Chronik
Die „Patscher Musig“ im Wandel der Zeit
von
Werner Falgschlunger und Hannes Erhard
Die Gründung der Musikkapelle Patsch geht auf das Jahr 1819 zurück. 10 Jahre nach der Niederschlagung des Tiroler Freiheitskampfes begann die Geschichte unserer Kapelle in Patsch. Sie bestand aus etwa 15 Schwegelpfeifern und Trommlern, wie sie in den Freiheitskämpfen zum Einsatz kamen, um die Tiroler Kampfverbände anzutreiben und aufzumuntern. Erst nach dem Ersten Weltkrieg wurden einigermaßen brauchbare Daten über Mitgliederstände und Vereinsverantwortliche schriftlich aufgezeichnet. Im 19. Jahrhundert wurde der Werdegang der Musikkapelle fast ausschließlich mündlich überliefert, trotzdem sind folgende Tatsachen verbrieft.
34 Jahre nach ihrer Gründung, 1853, trat beim Säkulumfest bereits eine Blaskapelle, bestehend aus 22 Mann, auf.
Der damalige Kapellmeister hieß Franz Troger. In den sechziger Jahren des 19. Jahrhunderts fanden anlässlich des Baues der Brennerbahn etliche Ausrückungen statt – damals noch ohne eigene
Uniform, aber immerhin mit Hut und Feder. Der Kapellmeister Nikolaus Troger soll in dieser Zeit eine sprunghafte Weiterentwicklung erreicht haben. 1888 spielte die „Patscher Musig“ bei der
Einweihung des Patscherkofel-Schutzhauses auf.
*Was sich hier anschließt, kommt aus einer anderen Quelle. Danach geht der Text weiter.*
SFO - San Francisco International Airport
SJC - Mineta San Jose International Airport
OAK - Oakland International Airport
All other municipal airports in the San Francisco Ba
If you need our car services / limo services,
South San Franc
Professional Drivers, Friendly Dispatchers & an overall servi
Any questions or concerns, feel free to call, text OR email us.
Mangels Transportmöglichkeiten musste sich jeder Musikant sein Instrument selber auf den Kofel tragen! Beim Säkulumfest 1903 traten die Musikkapelle und die Schützen zum ersten Mal in Uniform auf. Im Prinzip war es das gleiche
braune Röckl, das heute noch in der Musikapelle verwendet wird. Johann Troger, der die Musikkapelle als Kapellmeister von 1902 bis 1938 durch wechselnd schwierige Verhältnisse führte, machte sich
besonders verdient. 1924 wurde die erste Wipptaler Tracht ausgegeben.
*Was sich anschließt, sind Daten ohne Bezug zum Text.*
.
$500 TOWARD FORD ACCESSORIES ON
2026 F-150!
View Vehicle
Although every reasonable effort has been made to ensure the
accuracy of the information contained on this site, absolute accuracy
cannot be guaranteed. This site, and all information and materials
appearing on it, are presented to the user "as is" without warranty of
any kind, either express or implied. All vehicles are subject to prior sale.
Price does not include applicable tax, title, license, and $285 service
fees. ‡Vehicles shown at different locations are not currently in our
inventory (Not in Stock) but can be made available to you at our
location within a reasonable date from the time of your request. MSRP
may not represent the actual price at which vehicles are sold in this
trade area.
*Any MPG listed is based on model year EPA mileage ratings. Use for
Ein großer Gönner war damals der Ehrenobmann Anton Graf Thurn und Taxis, der sich nicht nur für die Anschaffung vieler Instrumente verantwortlich zeigte, sondern 1937 auch einen 3-tägigen Ausflug zu Pfingsten nach München finanzierte. Die Anreise erfolgte mit der Bahn bis Scharnitz und von dort mit einem Bus. In München wurde nicht nur Bier konsumiert, sondern fleißig gespielt und marschiert.
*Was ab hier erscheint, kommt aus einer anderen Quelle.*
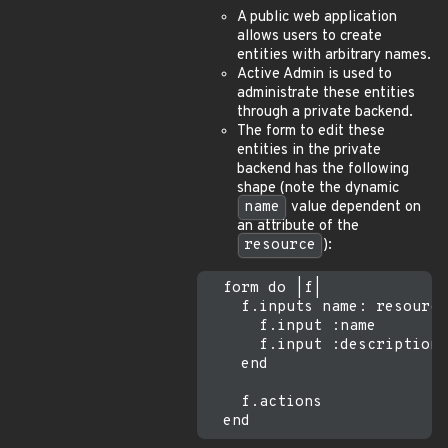
A public web application
allows users to create
entities with arbitrary names.
Active Admin is used to
administrate these entities
through a private backend.
The form to edit these
entities in the private
backend has the following
shape (note the dynamic
name
value dependent on
an attribute of the
resource
):
  form do |f|

    f.inputs name: resource
      f.input :name

      f.input :description

    end

    f.actions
Während des Zweiten Weltkrieges leitete Georg Span (Großvater des Kapellmeisters Georg Span II.) die Kapelle. Beim Wiederaufbau nach dem Krieg waren es vor allem zwei Männer, die unsere „Musig“ neu organisierten und aufbauten: ihr Obmann und langjähriges Ehrenmitglied Anton Holzhammer, der 2007 im 98. Lebensjahr verstarb, und ihr musikalischer Leiter Eduard Seeber. Sie mussten praktisch von vorne anfangen, da es in den schwierigen Nachkriegsjahren so ziemlich an allem mangelte. Alte Instrumente wurden notdürftig repariert und die Uniformen irgendwie wieder zusammengeflickt. Die Gemeinde konnte auch nur einen äußerst bescheidenen Beitrag leisten. Allerdings fehlte es nicht an Enthusiasmus und so konnte man bald wieder „in Kameradschaft für Gott und Heimatland“ musizieren.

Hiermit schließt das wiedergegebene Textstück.